The current pattern of findings suggests that the relative proliferation of emotion words in individuals’ active vocabularies may correspond to emotional experiences, but it does not speak to whether EVs were instrumental (helpful or harmful) in bringing emotional experiences about. Even though moods intensified during the stream of consciousness writing (Study 1) corresponding to diversity in emotion word use, the absence of experimental manipulation makes it impossible to conclude whether broader EVs caused this intensification. At the same time, it is also not possible to rule out such a causal effect. Language facilitates mental processes and subtly alters experience31,33. For instance, verbalizing taste sensations aids later memory retrieval42, suggesting words may sustain fleeting subjective states. Emotion labels, in particular, may influence which emotions individuals perceive in others and experience themselves32,34,36,43. Future research should investigate experimentally whether the state mood intensification such as we observed could have been constructed in part by more elaborative use of emotion synonyms. If so, this could be interpreted in line with constructivist emotion theories: while finding a precise emotion labels is presumed to aid in emotion regulation because it creates access to relevant emotion knowledge5,44, applying more than one relevant label may be counterproductive for downregulating negative states, given that the labels may also reify the perception and felt experience of the state being named34.

It is tempting to use the current findings to speculate about whether and how broad emotion vocabularies may be psychologically adaptive (i.e., functions causally to increase individuals’ well-being). While we believe the current findings are a small part of a larger puzzle on this topic, we caution readers against interpreting current findings strongly in terms of the psychological adaptiveness of large emotion vocabularies. We take as given the existing larger framework, at the intersection of evolutionary psychology and appraisal theories, holding that the existence of language is advantageous because of its ability to segment and categorize experience into cognitively manageable units45,46,47. Recent discovery of cross-cultural universals in the structure of emotion semantics underscores the species-wide advantageousness of lexical systems containing names for both positive and negative states48. That said, evolutionarily advantageous behaviors do not necessarily confer advantage in social–emotional life at individual difference level49. A true test of psychological adaptiveness of large emotion vocabularies still requires experimental evidence that this study does not provide.

Importantly, our findings are not incompatible with evidence of regulatory neurological effects of labeling vs. not labeling negative states14. Perhaps unhappy people use larger vocabularies for negative emotions as attempts to down-regulate those states—maybe even somewhat successfully. Negative mood intensified as a function of negative EVs (Study 1); however, mood increases might have been even more pronounced had unhappy individuals not deployed an arsenal of emotion words. The findings presented here are silent on the possible coping function of emotion labels; rather, they complement existing literature by advancing the possibility that EVs serve as trait-like indicators of familiar states. Additionally, note that individual people likely rely on active and passive EV for different purposes in their everyday lives. Passive EVs are likely important for recognizing and interpreting day-to-day social behaviors in the social environment50. Active EVs may be more important for decoding one’s own mental state and communicating it to oneself and others, to address one’s own needs and inform new behavior51,52.

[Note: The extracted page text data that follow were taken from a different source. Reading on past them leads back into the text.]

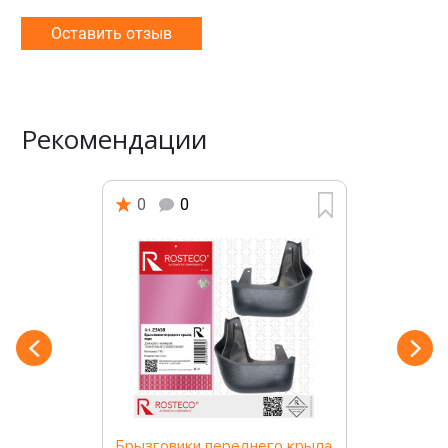
Оставить отзыв
Рекомендации
0
0
Брызговики переднего крыла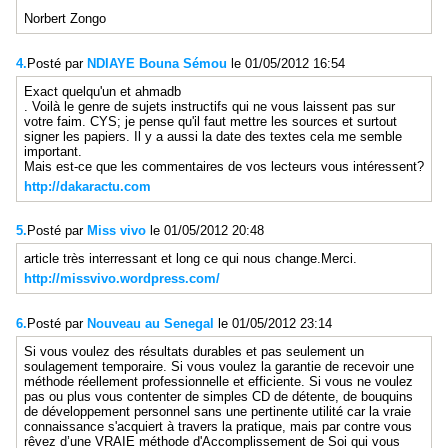
Norbert Zongo
4.
Posté par
NDIAYE Bouna Sémou
le 01/05/2012 16:54
Exact quelqu'un et ahmadb
. Voilà le genre de sujets instructifs qui ne vous laissent pas sur
votre faim. CYS; je pense qu'il faut mettre les sources et surtout
signer les papiers. Il y a aussi la date des textes cela me semble
important.
Mais est-ce que les commentaires de vos lecteurs vous intéressent?
http://dakaractu.com
5.
Posté par
Miss vivo
le 01/05/2012 20:48
article très interressant et long ce qui nous change.Merci.
http://missvivo.wordpress.com/
6.
Posté par
Nouveau au Senegal
le 01/05/2012 23:14
Si vous voulez des résultats durables et pas seulement un
soulagement temporaire. Si vous voulez la garantie de recevoir une
méthode réellement professionnelle et efficiente. Si vous ne voulez
pas ou plus vous contenter de simples CD de détente, de bouquins
de développement personnel sans une pertinente utilité car la vraie
connaissance s'acquiert à travers la pratique, mais par contre vous
rêvez d’une VRAIE méthode d'Accomplissement de Soi qui vous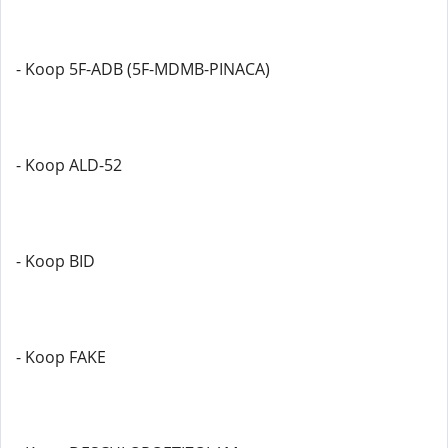
- Koop 5F-ADB (5F-MDMB-PINACA)
- Koop ALD-52
- Koop BID
- Koop FAKE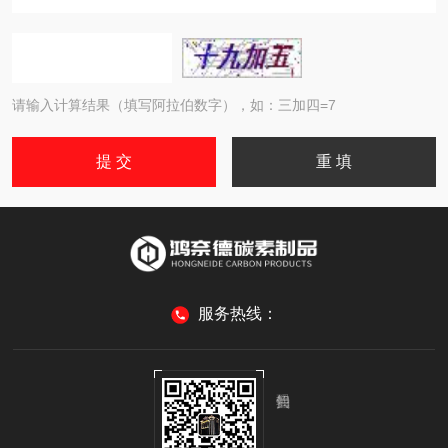
请输入计算结果（填写阿拉伯数字），如：三加四=7
服务热线：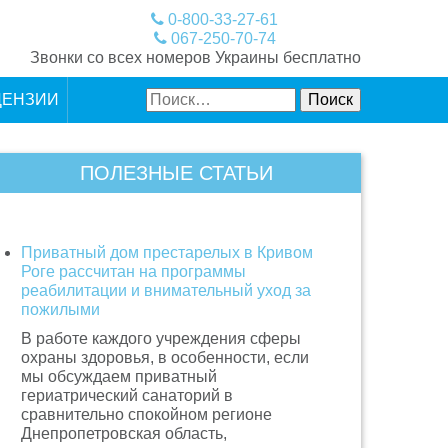
0-800-33-27-61
067-250-70-74
Звонки со всех номеров Украины бесплатно
Найти:
ЦЕНЗИИ
ПОЛЕЗНЫЕ СТАТЬИ
Приватный дом престарелых в Кривом
Роге рассчитан на программы
реабилитации и внимательный уход за
пожилыми
В работе каждого учреждения сферы
охраны здоровья, в особенности, если
мы обсуждаем приватный
гериатрический санаторий в
сравнительно спокойном регионе
Днепропетровская область,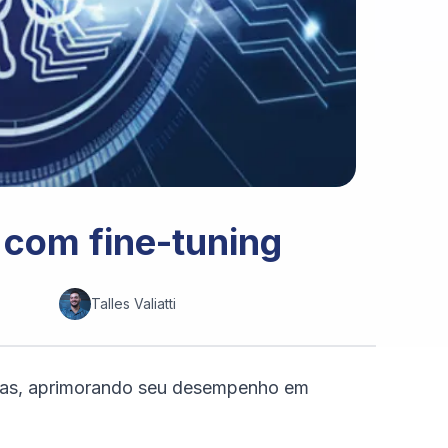
com fine-tuning
Talles Valiatti
icas, aprimorando seu desempenho em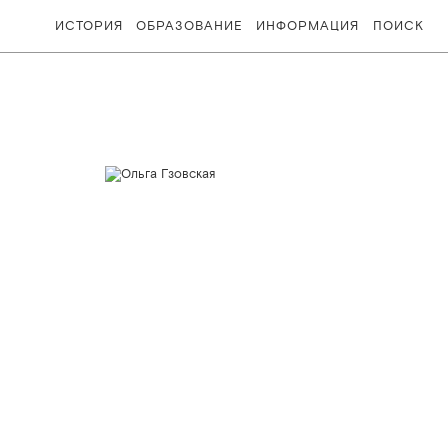
ИСТОРИЯ
ОБРАЗОВАНИЕ
ИНФОРМАЦИЯ
ПОИСК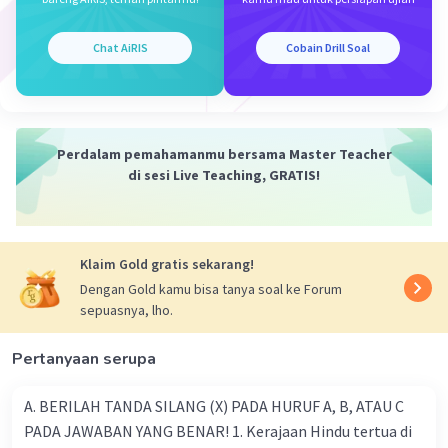
𝗺𝗲𝗹𝗮𝗻𝗱𝗮𝘀𝗶 𝘀𝗶𝘀𝘁𝗲𝗺 𝗵𝘂𝗸𝘂𝗺 𝘆𝗮𝗻𝗴 𝗯𝗲𝗿𝗹𝗮𝗸𝘂 𝗱𝗶
𝗜𝗻𝗱𝗼𝗻𝗲𝘀𝗶𝗮. Dalam hal ini MK memiliki kedudukan,
kewenangan serta kewajiban konstitusional menjaga
Chat AiRIS
Cobain Drill Soal
atau menjamin terselenggaranya konstitusionalitas
hukum.
·
5.0
(
1
)
Balas
Beri Rating
Perdalam pemahamanmu bersama Master Teacher
di sesi Live Teaching, GRATIS!
Klaim Gold gratis sekarang!
Dengan Gold kamu bisa tanya soal ke Forum
sepuasnya, lho.
Pertanyaan serupa
A. BERILAH TANDA SILANG (X) PADA HURUF A, B, ATAU C
PADA JAWABAN YANG BENAR! 1. Kerajaan Hindu tertua di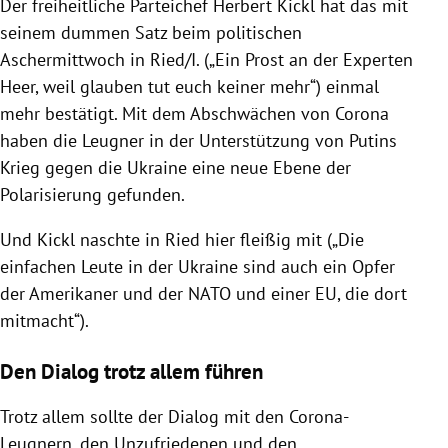
Der freiheitliche Parteichef Herbert Kickl hat das mit
seinem dummen Satz beim politischen
Aschermittwoch in Ried/I. („Ein Prost an der Experten
Heer, weil glauben tut euch keiner mehr“) einmal
mehr bestätigt. Mit dem Abschwächen von Corona
haben die Leugner in der Unterstützung von Putins
Krieg gegen die Ukraine eine neue Ebene der
Polarisierung gefunden.
Und Kickl naschte in Ried hier fleißig mit („Die
einfachen Leute in der Ukraine sind auch ein Opfer
der Amerikaner und der NATO und einer EU, die dort
mitmacht“).
Den Dialog trotz allem führen
Trotz allem sollte der Dialog mit den Corona-
Leugnern, den Unzufriedenen und den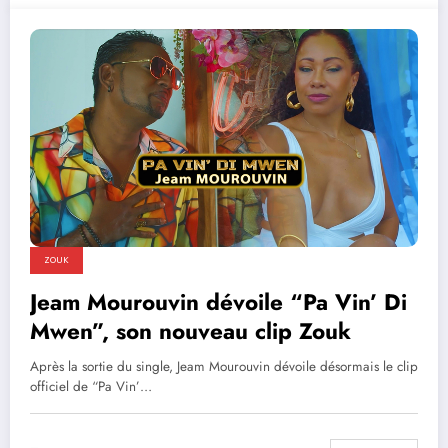
ZOUK
Jeam Mourouvin dévoile “Pa Vin’ Di
Mwen”, son nouveau clip Zouk
Après la sortie du single, Jeam Mourouvin dévoile désormais le clip
officiel de “Pa Vin’…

Limitations of this study include the use of a one-item question to assess self-reported physical health and the absence of a direct measure of writers’ education levels. A possible proxy for education, the general vocabulary index, was correlated with the breadth of emotion vocabularies, especially positive EV. However, many associations between EV and well-being indicators survived the inclusion of general vocabulary size as a covariate. Future replications with nuanced measures of individual differences in both well-being outcomes and intellectual functioning are needed. Our current findings also suggest several new research questions that the present study was not equipped to answer fully. For one, supplemental analyses using complementary text analysis methods suggest that emotion vocabularies may have interesting relationships with more sophisticated topic modeling approaches (Supplementary Note 2, Supplementary Table 4). Relationships between EV and conceptually related traits, such as emotional intelligence, also need to be articulated, as do relationships of EV dimensions to one another. Post hoc moderation analyses were suggestive of a possible buffering effect of rich positive emotion vocabularies, such that they may protect against maladaptive correlates of rich negative emotion vocabularies with depression (Supplementary Note 1). This initial cross-sectional effect requires replication and extension before it can be substantively interpreted.

Several features of the EV method require comment. It is important to note that the words captured by the EV index are not applied to mental or emotional life exclusively; for instance, the word “alone” does not always refer to the feeling state. This is a natural feature of word-counting approaches to text analysis. Because words correspond to mental content imperfectly, text-derived signals are necessarily noisy; even robust, meaningful effects are necessarily small53. Given the explicit instruction in the stream-of-consciousness essays to focus on internal experience, it is likelier that words with multiple meanings were used for their emotional meaning more in this sample than in the blogs. As with other word counting approaches, the multiple meanings of words do not invalidate the EV approach, but instead simply constrain the inferences it can support. As argued elsewhere, spontaneously used words should be considered not explicit, but rather semi-implicit indices of thematic content, concerns, and frequent mental operations54,55. Moreover, the reliability of inferences from such data is proportional to sample size—this approach is best suited to revealing sample-wide patterns; inferences about any individual or small group should be treated with skepticism. See Supplementary Note 3 for additional nuance regarding the negligible impact of imbalance and length in EV word lists.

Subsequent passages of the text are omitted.